- [Exercise prompt]
What you give back should be exactly the lines from the one with "diagnostic technology, and" through the final line of the material, pictures removed; please add nothing.
[Source material Boundary: Start]
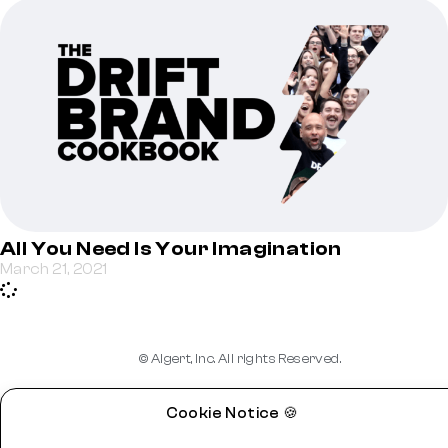
All You Need Is Your Imagination
March 21, 2021
© Algert, Inc. All rights Reserved.
Cookie Notice 🍪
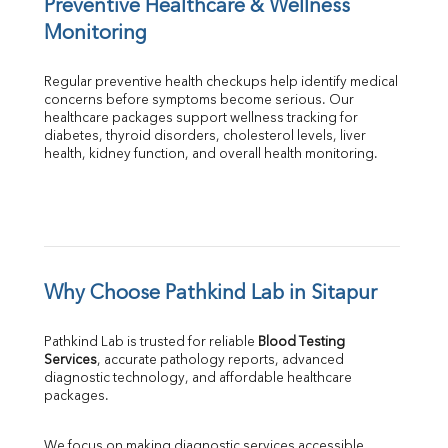
Preventive Healthcare & Wellness 
Monitoring
Regular preventive health checkups help identify medical 
concerns before symptoms become serious. Our 
healthcare packages support wellness tracking for 
diabetes, thyroid disorders, cholesterol levels, liver 
health, kidney function, and overall health monitoring.
Why Choose Pathkind Lab in Sitapur
Pathkind Lab is trusted for reliable 
Blood Testing 
Services
, accurate pathology reports, advanced 
diagnostic technology, and affordable healthcare 
packages.
We focus on making diagnostic services accessible 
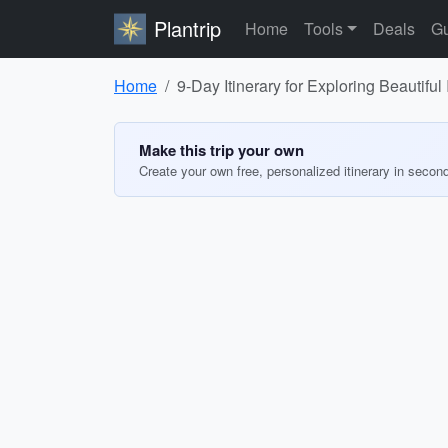
Plantrip
Home
Tools
Deals
Gu
Home
9-Day Itinerary for Exploring Beautiful
Make this trip your own
Create your own free, personalized itinerary in secon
[Source material Boundary: End]
- [The answer]
diagnostic technology, and affordable healthcare 
packages.
We focus on making diagnostic services accessible 
Plantrip
Home
Tools
Deals
Gu
Home
9-Day Itinerary for Exploring Beautiful
Make this trip your own
Create your own free, personalized itinerary in secon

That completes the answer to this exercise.